Ho incontrato Cilio in diverse occasioni:
Era una persona radicale.
Siamo alla fine degli anni Settanta: Un grande interesse per la musica popolare: folk music revival La musica contemporanea era spesso presente a Napoli alla Rai nella Rassegna “Musica contemporanea e oltre”. Pochi gli spazi fisici e culturali per la sperimentazione: ad eccezione di alcuni luoghi quali gallerie e teatri off: Il teatro S.
Il teatro sicuramente era uno di quei luoghi dove la sperimentazione era accolta e spesso incorporata in alcuni spettacoli.
Poi un’altra tendenza alla quale ho contribuito personalmente (e della quale mi ritengo tra gli iniziatori): Rapporto tra progettualità e scrittura musicale in relazione alle strutture architettoniche. Non una musica qualsiasi eseguita in spazi storici ma una creazione progettata per lo spazio: Suite per un Castello, Veglia, Lamento di una monaca, Quodlibet, Piedigrotta Lunaire.
Queste componenti: musica-arte visiva, musica-teatro, e musica-architettura rappresentano delle peculiarità della sperimentazione musicale a Napoli. Un filone che io denominerei della Musica relazionante: una esperienza che crea dialogo tra le arti consentendo anche scambi tra matrici musicali diverse.

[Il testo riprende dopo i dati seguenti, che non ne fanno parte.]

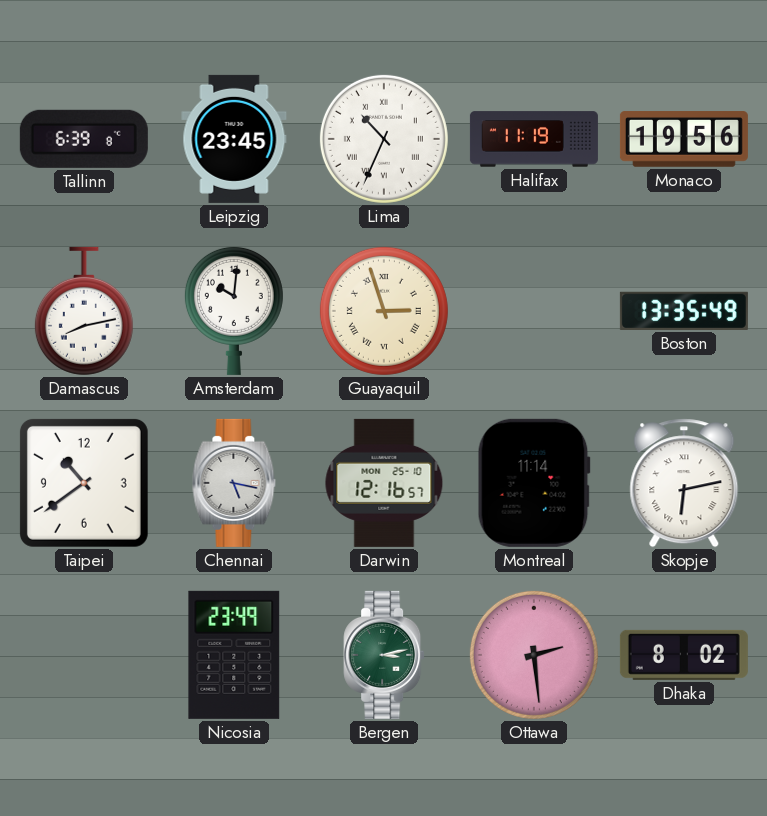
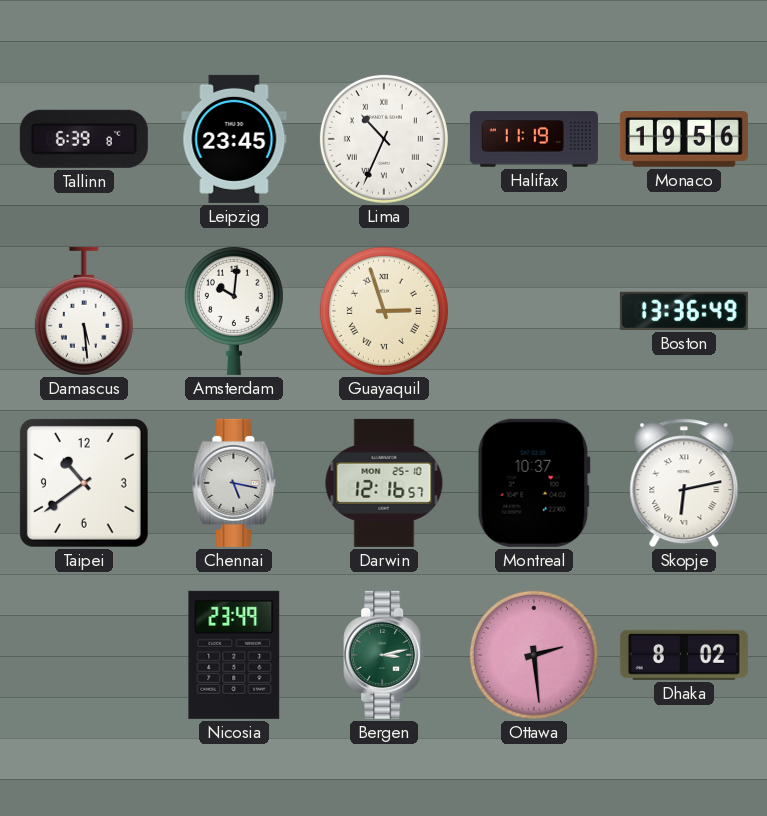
Damascus: 8:13 -> 5:29
Boston: 13:35 -> 13:36
Montreal: 11:14 -> 10:37
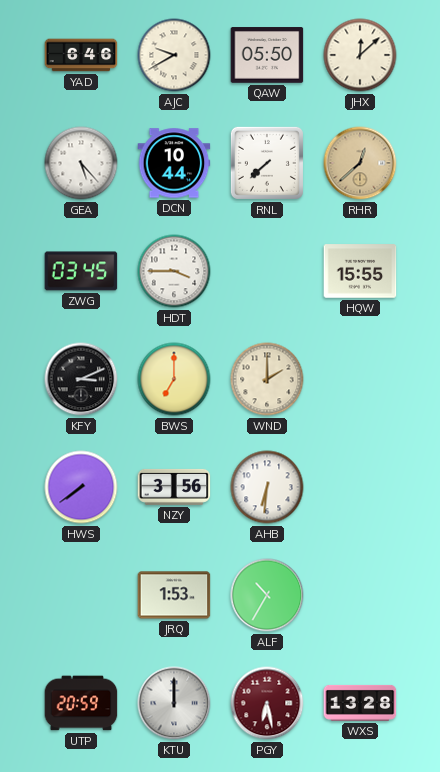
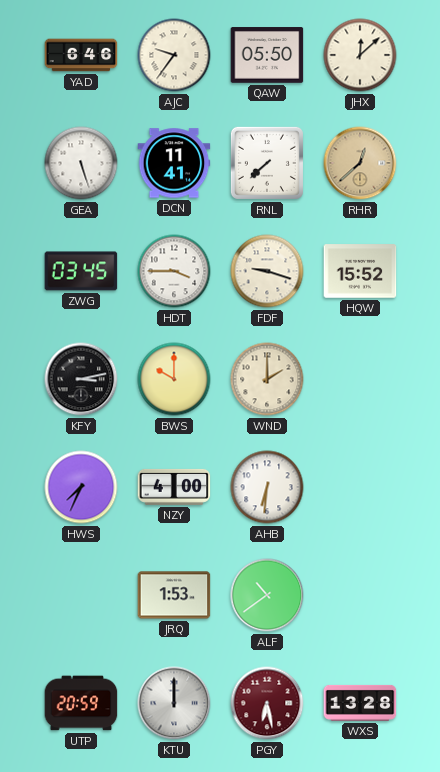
AJC: 9:40 -> 9:36
GEA: 5:23 -> 5:27
DCN: 10:44 -> 11:41
FDF: none -> 9:18
HQW: 15:55 -> 15:52
KFY: 3:11 -> 3:13
BWS: 7:00 -> 10:00
HWS: 7:39 -> 7:34
NZY: 3:56 -> 4:00
ALF: 10:35 -> 10:39
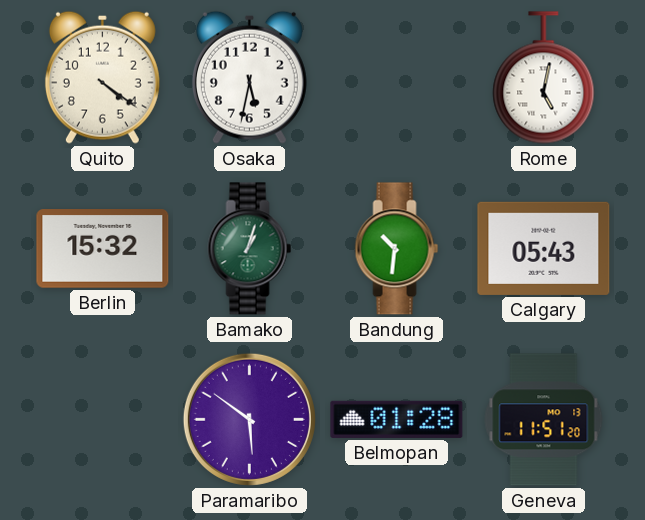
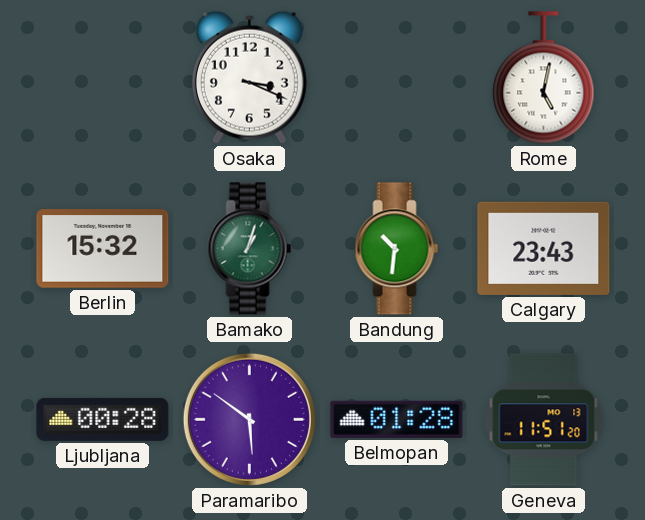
Quito: 4:21 -> none
Osaka: 5:32 -> 3:19
Calgary: 05:43 -> 23:43
Ljubljana: none -> 00:28
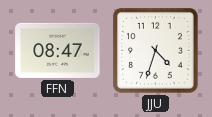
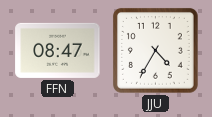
JJU: 4:33 -> 4:35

In questo spazio culturale si inscrive l’interesse per la produzione musicale di Cilio. Un’esperienza nella quale sia in fase progettuale che di realizzazione concorrono numerose intersezioni tra campi espressivi, secondo una metodologia non tradizionale: - nuova semiografia -ricerca sul timbro ed esplorazione degli strumenti quali oggetti sonori.
L’apprendistato “eretico” di Cilio lo porta ad una concezione della composizione musicale non codificata e dunque sottratta a quelle regole rigide del serialismo e delle scuole di composizione europee. In tal senso la sua produzione costituisce ancora oggi una anomalia, un ponte tra sperimentazione urbana e musica extra-europea secondo un metodo di scrittura musicale non prescrittivo, nel quale risulta centrale l’apporto creativo dell’interprete nella realizzazione di una “performance integrale”, unica e irripetibile.
Questo metodo, adottato in gran parte della ricerca anche della popular music, costituisce in quegli anni negli ambienti colti una provocazione, un involontario atto trasgressivo non accettabile. Da qui la conseguente ironia verso la produzione di Cilio se non la pura denigrazione: coma fa a comporre musica se non l’ha mai studiata? Un orecchiante che vuole fare sperimentazione musicale?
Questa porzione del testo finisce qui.